Andrew Nacin: Now here’s the problem, of course. It comes back out and unserializes it. Oh no, we have an object. Right? And so, like, basically now we have like this. That is a bad, bad thing. So as you know in this case, the nice thing about this vulnerability is that it requires a vulnerable object to actually exploit. But of course we get to this point where otherwise we’re dealing with arbitrary code execution based on really whatever exists on here. So we looked at a few different options, like how do we solve this problem? Well we thought about this. We’re like, oh we can like preflight them, we can actually take this value and based on the table we were trying insert it into and the field we were trying to insert into, take this value and like query the table and figure out what its character set is.

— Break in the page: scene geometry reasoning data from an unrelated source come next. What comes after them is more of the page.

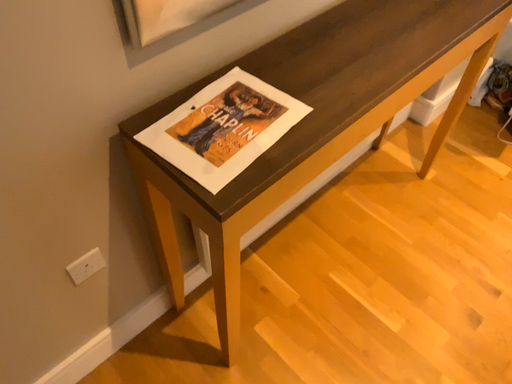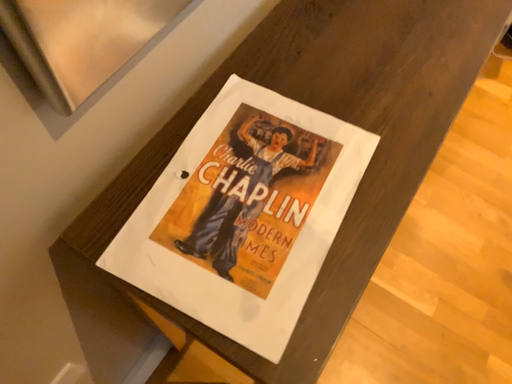 Question: How did the camera likely rotate when shooting the video?

Choices:
 (A) rotated left
 (B) rotated right

Answer: (B) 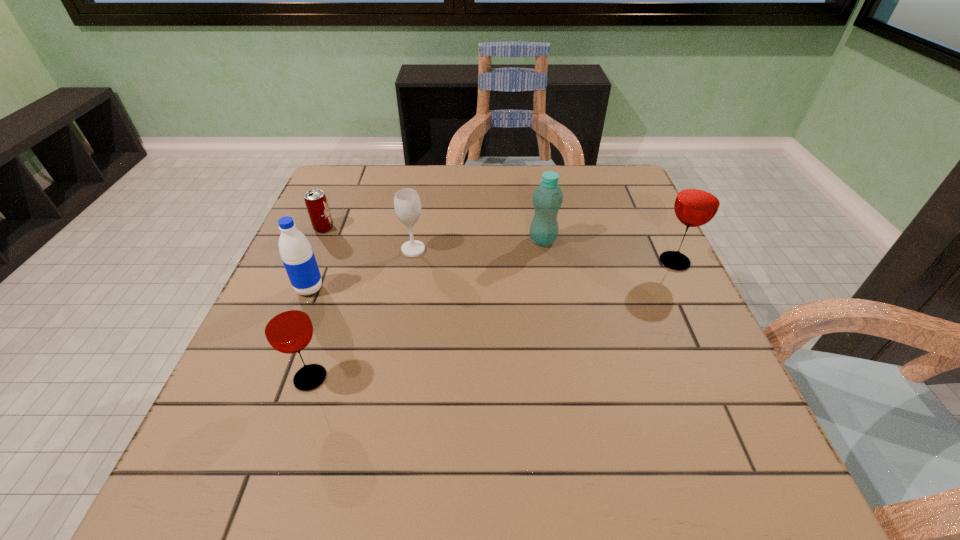 At what (x,y) coordinates should I click in order to perform the action: click on glass positioned at the left edge. Please return your answer as a coordinate pair (x, y). The height and width of the screenshot is (540, 960). Looking at the image, I should click on (287, 326).

Locate an element on the screen. This screenshot has width=960, height=540. water bottle that is at the left edge is located at coordinates (298, 258).

Where is `beer can present at the left edge`? The height and width of the screenshot is (540, 960). beer can present at the left edge is located at coordinates (316, 203).

The height and width of the screenshot is (540, 960). Identify the location of object located in the right edge section of the desktop. (697, 202).

Identify the location of object at the near left corner. (287, 326).

Where is `vacant area at the far edge of the desktop`? vacant area at the far edge of the desktop is located at coordinates click(x=525, y=176).

The height and width of the screenshot is (540, 960). I want to click on free space at the near edge of the desktop, so (442, 418).

You are a GUI agent. You are given a task and a screenshot of the screen. Output one action in this format:
    pyautogui.click(x=<x>, y=<y>)
    Task: Click on the vacant space at the left edge of the desktop
    
    Given the screenshot: What is the action you would take?
    pyautogui.click(x=322, y=266)

Find the location of a particular element. Image resolution: width=960 pixels, height=540 pixels. free region at the right edge of the desktop is located at coordinates [x=712, y=354].

Where is `vacant space at the far left corner of the desktop`? The height and width of the screenshot is (540, 960). vacant space at the far left corner of the desktop is located at coordinates click(x=366, y=172). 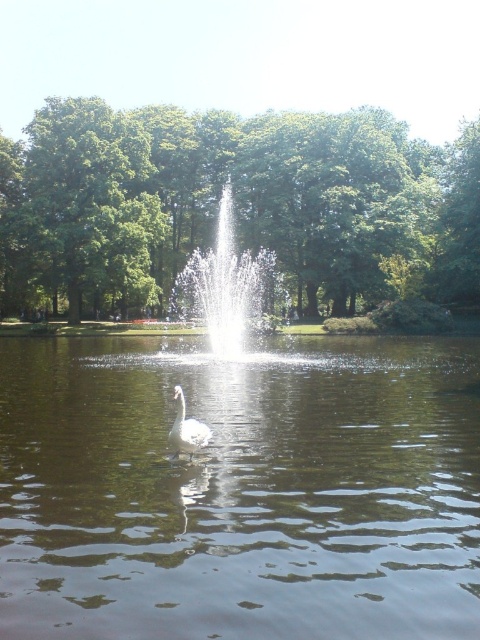 You are a photographer planning to capture the white glossy swan at center and the green leafy tree at upper left in a single frame. Based on their sizes, which object should you focus on first to ensure both are in sharp focus?

The green leafy tree at upper left is larger in size than the white glossy swan at center, so focusing on the tree first would help ensure both are in sharp focus since it occupies more of the frame.

You are a photographer aiming to capture the white glossy swan at center and the green leafy tree at center in a single shot. Based on their sizes, which object should you focus on first to ensure both are in frame?

The green leafy tree at center is larger than the white glossy swan at center, so you should focus on the green leafy tree at center first to ensure both are in frame. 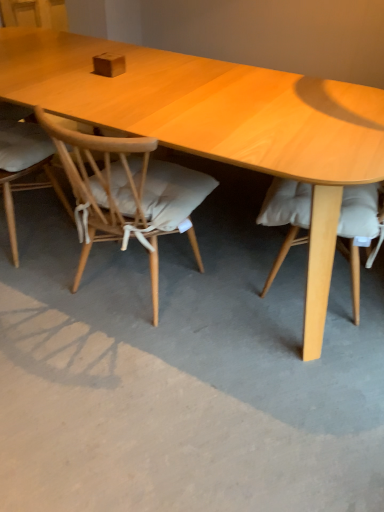 Question: Is the position of gray concrete at center less distant than that of light wood chair at center, the 1th chair viewed from the right?

Choices:
 (A) no
 (B) yes

Answer: (B)

Question: Does gray concrete at center appear on the right side of light wood chair at center, the second chair viewed from the left?

Choices:
 (A) no
 (B) yes

Answer: (B)

Question: From the image's perspective, is gray concrete at center under light wood chair at center, the second chair viewed from the left?

Choices:
 (A) yes
 (B) no

Answer: (A)

Question: Is gray concrete at center further to camera compared to light wood chair at center, the 1th chair viewed from the right?

Choices:
 (A) no
 (B) yes

Answer: (A)

Question: Can you confirm if gray concrete at center is wider than light wood chair at center, the second chair viewed from the left?

Choices:
 (A) no
 (B) yes

Answer: (B)

Question: Is light wood chair at center, the second chair viewed from the left, taller or shorter than gray concrete at center?

Choices:
 (A) short
 (B) tall

Answer: (B)

Question: Looking at their shapes, would you say light wood chair at center, the second chair viewed from the left, is wider or thinner than gray concrete at center?

Choices:
 (A) thin
 (B) wide

Answer: (A)

Question: Considering the positions of light wood chair at center, the 1th chair viewed from the right, and gray concrete at center in the image, is light wood chair at center, the 1th chair viewed from the right, bigger or smaller than gray concrete at center?

Choices:
 (A) small
 (B) big

Answer: (B)

Question: From a real-world perspective, is light wood chair at center, the 1th chair viewed from the right, physically located above or below gray concrete at center?

Choices:
 (A) above
 (B) below

Answer: (A)

Question: Considering the positions of light brown wood chair at left, the first chair viewed from the left, and light wood chair at center, the 1th chair viewed from the right, in the image, is light brown wood chair at left, the first chair viewed from the left, taller or shorter than light wood chair at center, the 1th chair viewed from the right,?

Choices:
 (A) short
 (B) tall

Answer: (B)

Question: Is light brown wood chair at left, which is the second chair in right-to-left order, to the left or to the right of light wood chair at center, the 1th chair viewed from the right, in the image?

Choices:
 (A) left
 (B) right

Answer: (A)

Question: Is point (49, 151) closer or farther from the camera than point (148, 231)?

Choices:
 (A) farther
 (B) closer

Answer: (A)

Question: Is light brown wood chair at left, which is the second chair in right-to-left order, wider or thinner than light wood chair at center, the 1th chair viewed from the right?

Choices:
 (A) wide
 (B) thin

Answer: (B)

Question: Is gray concrete at center inside the boundaries of light brown wood chair at left, which is the second chair in right-to-left order, or outside?

Choices:
 (A) outside
 (B) inside

Answer: (A)

Question: In terms of size, does gray concrete at center appear bigger or smaller than light brown wood chair at left, the first chair viewed from the left?

Choices:
 (A) small
 (B) big

Answer: (A)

Andrew Nacin: And then once we know that information we can then run another query that looks like this, that says convert it for me and let me know if it changes. If it doesn’t change, then we know that it can be stored. If it does change, we have a problem, we have to reject it. So we’re basically like implementing our own little, like preflight checks directly in core. So there’s a lot of complications here. In fact, when we were looking at all this stuff, we would look at how other database drop-ins react, whether it’s like the one in W3 Total Cache or like a PDO library or even a SQLite implementation, if you wanted that sort of thing. But then also something like HyPer DB which has to send queries to different data centers. So we were like, how could we trick HyPer DB to know that there’s a table here to send it to?
Andrew Nacin: So that’s a comment, and then it says, oh, wp postmaster that’s in this data center over here, I’ll go run this query over here. It’s really just to trick stupid software, right? So the problem, of course, that like this right here, this is what like 15, 20 lines? It was just like our very first proof of concept when we were like, hmm, how could this work? Right? This evolved into like a few hundred lines of code because then we started to catch all these edge cases and then we started thinking about all this and we’re like, oh man, how are we going to really solve this problem? And of course, like this overhead here, right? Every single time we wanted to insert, insert something that is serialized into the database, we would then be doing a query to get like character set information and then doing another query to convert it.
Andrew Nacin: So every query add two more. That is not good. That is more overhead for a system that, without at least caching in place, is they’re already running a decent amount of queries on a page. So we started sitting down and we were trying to figure out like how else can we possibly solve this? And so we looked at this and we said, we actually sat down at Word Camp San Francisco and said, well, we could try MySQL strict mode, which would solve all of our problems with the one line of code. It would also break everything. So can’t really do that. Two, we were wondering what if we could loosen up is serialized a little bit. What if when it trying to determine whether it needed to serialize something, we just don’t actually anchor it to the end of the string? And so, as you can see here, all that is removed from these sample regular expressions is like do not anchor it. Just at some point in the string, look for this semi colon or for this brace. And yay. No preflighting. Problem solved. Talk over. It was not nearly crazy.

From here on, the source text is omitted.